After severely injuring Peter Driscal in an empty parking lot, troublemaker Cole Matthews is in major trouble. But instead of jail time, Cole is given an alternative: a one-year banishment to a remote Alaskan island. This program—called Circle Justice—is based on Native American traditions that provide healing for the criminal mind. To avoid serious jail time, Cole resolves to go. While there, Cole is mauled by a mysterious white bear and left for dead. Thoughts of his abusive parents, helpless Peter, and his violent anger cause him to examine the root of his troubled ways.
Author Ben Mikaelson delivers a poignant depiction of the vicious cycle of violence and one boy's journey to healing.
Supports the Common Core State Standards
After his anger erupts into violence, Cole, in order to avoid going to prison, agrees to participate in a sentencing alternative based on the native American Circle Justice, and he is sent to a remote Alaskan Island where an encounter with a huge Spirit Bear changes his life.
Cole Matthews knelt defiantly in the bow of the aluminum skiff as he faced forward into a cold September wind. Worn steel handcuffs bit at his wrists each time the small craft slapped into another wave. Overhead, a gray-matted sky hung like a bad omen. Cole strained at the cuffs even though he had agreed to wear them until he was freed on the island to begin his banishment. Agreeing to spend a whole year alone in Southeast Alaska had been his only way of avoiding a jail cell in Minneapolis.
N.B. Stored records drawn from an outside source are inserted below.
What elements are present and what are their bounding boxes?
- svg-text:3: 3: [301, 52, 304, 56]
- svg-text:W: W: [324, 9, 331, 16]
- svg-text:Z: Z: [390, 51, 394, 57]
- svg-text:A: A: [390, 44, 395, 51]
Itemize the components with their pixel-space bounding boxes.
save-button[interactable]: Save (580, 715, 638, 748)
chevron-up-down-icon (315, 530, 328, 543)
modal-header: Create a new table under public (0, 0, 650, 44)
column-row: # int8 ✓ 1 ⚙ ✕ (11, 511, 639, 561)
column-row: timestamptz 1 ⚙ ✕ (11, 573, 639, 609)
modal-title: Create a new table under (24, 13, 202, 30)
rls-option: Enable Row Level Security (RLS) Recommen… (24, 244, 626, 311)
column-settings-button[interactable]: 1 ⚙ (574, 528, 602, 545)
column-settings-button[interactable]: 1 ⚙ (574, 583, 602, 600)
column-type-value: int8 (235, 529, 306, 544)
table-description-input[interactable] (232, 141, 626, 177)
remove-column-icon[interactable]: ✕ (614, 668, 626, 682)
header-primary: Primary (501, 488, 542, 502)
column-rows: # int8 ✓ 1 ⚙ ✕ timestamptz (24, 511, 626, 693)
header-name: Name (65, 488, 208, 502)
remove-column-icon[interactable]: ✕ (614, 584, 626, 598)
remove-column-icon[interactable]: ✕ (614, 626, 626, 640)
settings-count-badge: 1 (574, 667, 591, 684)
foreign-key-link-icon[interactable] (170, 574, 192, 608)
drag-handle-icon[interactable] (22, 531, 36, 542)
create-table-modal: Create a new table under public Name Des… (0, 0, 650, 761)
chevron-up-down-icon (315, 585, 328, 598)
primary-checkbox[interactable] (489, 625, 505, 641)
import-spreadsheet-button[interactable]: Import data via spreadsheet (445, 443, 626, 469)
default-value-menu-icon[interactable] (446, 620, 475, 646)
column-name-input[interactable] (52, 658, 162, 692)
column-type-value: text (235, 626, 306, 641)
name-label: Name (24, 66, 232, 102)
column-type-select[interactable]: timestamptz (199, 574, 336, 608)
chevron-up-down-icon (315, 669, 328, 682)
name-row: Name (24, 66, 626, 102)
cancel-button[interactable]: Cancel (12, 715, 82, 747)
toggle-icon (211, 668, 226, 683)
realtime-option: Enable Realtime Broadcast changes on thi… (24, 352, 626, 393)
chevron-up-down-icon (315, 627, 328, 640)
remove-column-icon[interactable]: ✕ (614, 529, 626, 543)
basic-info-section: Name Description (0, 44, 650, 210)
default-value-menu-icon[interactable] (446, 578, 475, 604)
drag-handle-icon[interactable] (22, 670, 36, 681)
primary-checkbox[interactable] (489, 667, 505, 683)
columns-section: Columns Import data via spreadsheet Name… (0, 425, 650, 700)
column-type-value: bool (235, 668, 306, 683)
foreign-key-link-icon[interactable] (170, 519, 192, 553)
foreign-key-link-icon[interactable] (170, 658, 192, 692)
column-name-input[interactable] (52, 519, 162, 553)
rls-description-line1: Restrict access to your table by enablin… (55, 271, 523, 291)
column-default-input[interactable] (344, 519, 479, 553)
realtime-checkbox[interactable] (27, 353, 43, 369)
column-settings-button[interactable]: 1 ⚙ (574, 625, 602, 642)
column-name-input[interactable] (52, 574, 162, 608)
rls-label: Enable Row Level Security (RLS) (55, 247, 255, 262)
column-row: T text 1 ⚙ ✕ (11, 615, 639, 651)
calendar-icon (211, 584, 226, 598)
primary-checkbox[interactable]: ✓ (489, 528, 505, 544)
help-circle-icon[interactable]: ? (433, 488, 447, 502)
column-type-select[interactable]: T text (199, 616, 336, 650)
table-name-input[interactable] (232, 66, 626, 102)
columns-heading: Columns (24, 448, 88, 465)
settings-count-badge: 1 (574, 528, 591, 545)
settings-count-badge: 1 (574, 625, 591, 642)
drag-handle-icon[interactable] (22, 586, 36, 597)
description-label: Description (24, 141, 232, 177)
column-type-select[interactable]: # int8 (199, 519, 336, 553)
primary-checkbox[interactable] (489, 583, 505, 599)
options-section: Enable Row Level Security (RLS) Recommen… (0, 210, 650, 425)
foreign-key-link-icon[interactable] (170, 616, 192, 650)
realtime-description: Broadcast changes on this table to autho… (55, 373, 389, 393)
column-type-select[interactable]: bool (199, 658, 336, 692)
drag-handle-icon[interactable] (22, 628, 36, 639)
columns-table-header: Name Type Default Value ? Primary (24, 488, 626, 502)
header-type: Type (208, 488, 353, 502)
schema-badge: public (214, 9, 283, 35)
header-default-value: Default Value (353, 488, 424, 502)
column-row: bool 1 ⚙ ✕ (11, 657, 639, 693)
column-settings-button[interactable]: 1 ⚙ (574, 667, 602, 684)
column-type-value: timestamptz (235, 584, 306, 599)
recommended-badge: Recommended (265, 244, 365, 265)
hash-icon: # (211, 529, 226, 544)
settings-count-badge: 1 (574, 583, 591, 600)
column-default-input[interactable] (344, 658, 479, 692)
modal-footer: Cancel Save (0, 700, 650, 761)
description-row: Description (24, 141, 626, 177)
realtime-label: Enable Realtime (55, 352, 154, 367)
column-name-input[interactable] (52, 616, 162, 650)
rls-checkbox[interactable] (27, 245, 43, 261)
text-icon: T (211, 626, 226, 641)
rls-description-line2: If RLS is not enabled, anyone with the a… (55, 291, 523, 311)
Two men accompanied Cole on this final leg of his journey. In the middle sat Garvey, the gravelly-voiced, wisecracking Indian parole officer from Minneapolis. Garvey said he was a Tungit Indian, pronouncing Tungit proudly with a cucking of his tongue as if saying "Kungkit." He was built like a bulldog with lazy eyes. Cole didn't trust Garvey. He didn't trust anyone who wasn't afraid of him. Garvey pretended to be a friend, but Cole knew he was nothing more than a paid baby-sitter. This week his job was escorting a violent juvenile offender first from Minneapolis to Seattle, then to Ketchikan, Alaska, where they boarded a big silver floatplane into the Tlingit village of Drake. Now they were headed for some island in the middle of nowhere.
In the rear of the skiff sat Edwin, a quiet, potbellied Tlingit elder who had helped arrange Cole's banishment. He steered the boat casually, a faded blue T-shirt and baggy jeans his only protection against the wind. Deep-set eyes made it hard to tell what Edwin was thinking. He stared forward with a steely patience, like a wolf waiting. Cole didn't trust him either.
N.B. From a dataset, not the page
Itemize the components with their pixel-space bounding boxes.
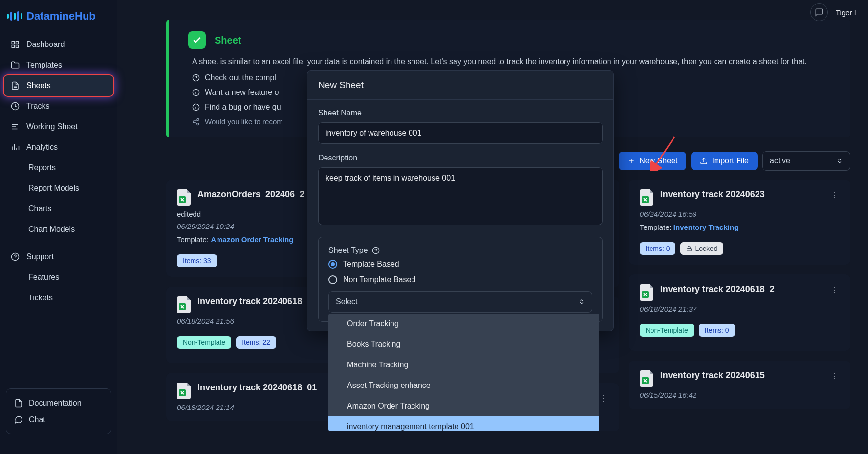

It was Edwin who had built the shelter andmade all the preparations on the island where Cole was to stay. When he first met Edwin in Drake, the gruff elder took one look and pointed a finger at him. "Go put your clothes on inside out," he ordered.
"Get real, old man," Cole answered.
"You'll wear them reversed for the first two weeks of your banishment to show humility and shame," Edwin said, his voice hard as stone. Then he turned and shuffled up the dock toward his old rusty pickup.
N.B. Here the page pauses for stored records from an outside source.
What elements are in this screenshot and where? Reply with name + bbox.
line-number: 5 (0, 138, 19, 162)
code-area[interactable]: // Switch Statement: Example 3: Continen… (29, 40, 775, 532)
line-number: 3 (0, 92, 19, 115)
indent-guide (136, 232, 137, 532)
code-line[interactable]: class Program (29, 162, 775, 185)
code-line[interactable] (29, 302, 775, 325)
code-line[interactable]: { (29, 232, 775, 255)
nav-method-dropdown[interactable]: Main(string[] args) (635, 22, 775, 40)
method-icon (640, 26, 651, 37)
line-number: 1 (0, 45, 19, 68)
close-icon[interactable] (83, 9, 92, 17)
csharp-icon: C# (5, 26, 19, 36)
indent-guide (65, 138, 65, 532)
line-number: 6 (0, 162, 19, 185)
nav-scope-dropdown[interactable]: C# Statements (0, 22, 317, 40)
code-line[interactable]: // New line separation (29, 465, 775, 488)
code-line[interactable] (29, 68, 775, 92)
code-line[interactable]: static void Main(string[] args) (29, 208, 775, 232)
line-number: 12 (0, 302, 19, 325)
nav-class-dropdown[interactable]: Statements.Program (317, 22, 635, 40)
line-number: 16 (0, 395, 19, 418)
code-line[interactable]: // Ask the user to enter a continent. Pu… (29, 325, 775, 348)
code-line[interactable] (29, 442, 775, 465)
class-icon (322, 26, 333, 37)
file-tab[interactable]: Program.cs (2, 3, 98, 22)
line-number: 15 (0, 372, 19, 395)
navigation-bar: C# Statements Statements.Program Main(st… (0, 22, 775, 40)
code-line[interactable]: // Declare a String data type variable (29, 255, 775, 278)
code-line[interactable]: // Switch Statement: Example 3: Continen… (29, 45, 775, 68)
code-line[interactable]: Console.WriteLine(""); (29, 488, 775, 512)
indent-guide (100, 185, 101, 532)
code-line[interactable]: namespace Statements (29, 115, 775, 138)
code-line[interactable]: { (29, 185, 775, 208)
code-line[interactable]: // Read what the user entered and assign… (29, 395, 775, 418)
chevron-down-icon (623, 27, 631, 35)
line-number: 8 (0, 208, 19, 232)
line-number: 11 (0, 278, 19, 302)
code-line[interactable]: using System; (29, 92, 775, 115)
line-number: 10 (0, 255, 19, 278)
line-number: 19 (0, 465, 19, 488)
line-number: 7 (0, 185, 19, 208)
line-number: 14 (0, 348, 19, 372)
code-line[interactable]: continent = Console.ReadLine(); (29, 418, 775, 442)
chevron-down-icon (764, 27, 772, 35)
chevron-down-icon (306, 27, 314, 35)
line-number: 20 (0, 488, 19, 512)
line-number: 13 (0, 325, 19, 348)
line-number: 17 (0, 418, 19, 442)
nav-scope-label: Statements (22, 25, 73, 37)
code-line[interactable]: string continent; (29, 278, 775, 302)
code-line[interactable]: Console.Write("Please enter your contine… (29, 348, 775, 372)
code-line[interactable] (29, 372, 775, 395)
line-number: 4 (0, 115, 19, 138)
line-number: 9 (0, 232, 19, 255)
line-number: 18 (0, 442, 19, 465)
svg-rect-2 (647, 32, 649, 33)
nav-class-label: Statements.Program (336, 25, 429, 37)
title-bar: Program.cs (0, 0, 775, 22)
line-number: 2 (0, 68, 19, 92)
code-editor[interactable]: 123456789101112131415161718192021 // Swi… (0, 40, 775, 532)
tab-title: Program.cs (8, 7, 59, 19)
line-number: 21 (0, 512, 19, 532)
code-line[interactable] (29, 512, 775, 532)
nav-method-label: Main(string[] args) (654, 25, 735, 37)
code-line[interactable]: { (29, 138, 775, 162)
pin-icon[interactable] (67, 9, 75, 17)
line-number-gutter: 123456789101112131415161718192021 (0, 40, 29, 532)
Cole hesitated, eyeing the departing elder.
"Just do it," Garvey said.
Still standing on the dock in front of everyone, Cole smirked as he undressed. He refused to turn his back as he slowly pulled each piece inside out-even his underwear.
Villagers watched from the shore until he finished changing.
Bracing himself now against the heavy seas, Cole held that same smirk. His blue jeans, heavy wool shirt, and rain jacket chafed his skin, but it didn't matter. He would have worn a cowbell. around his neck if it had meant avoiding jail. He wasn't a Tlingit Indian. He was an innocent-looking, baby-faced fifteen-year-old from Minneapolis who had been in trouble with the law half his life. Everyone thought he felt sorry for what he had done, and going to this island was his way of making things right.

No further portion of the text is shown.